**WHAT TO DO**
Set the records down again exactly, apart from any pictures in them.
►
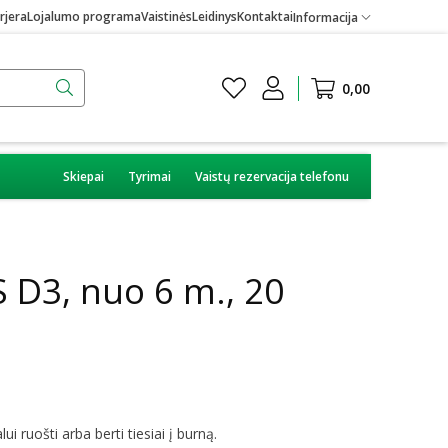
rjera
Lojalumo programa
Vaistinės
Leidinys
Kontaktai
Informacija
0,00
Skiepai
Tyrimai
Vaistų rezervacija telefonu
 D3, nuo 6 m., 20
ui ruošti arba berti tiesiai į burną.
◄
**EXERCISE ANSWER**
rjera
Lojalumo programa
Vaistinės
Leidinys
Kontaktai
Informacija
0,00
Skiepai
Tyrimai
Vaistų rezervacija telefonu
 D3, nuo 6 m., 20
ui ruošti arba berti tiesiai į burną.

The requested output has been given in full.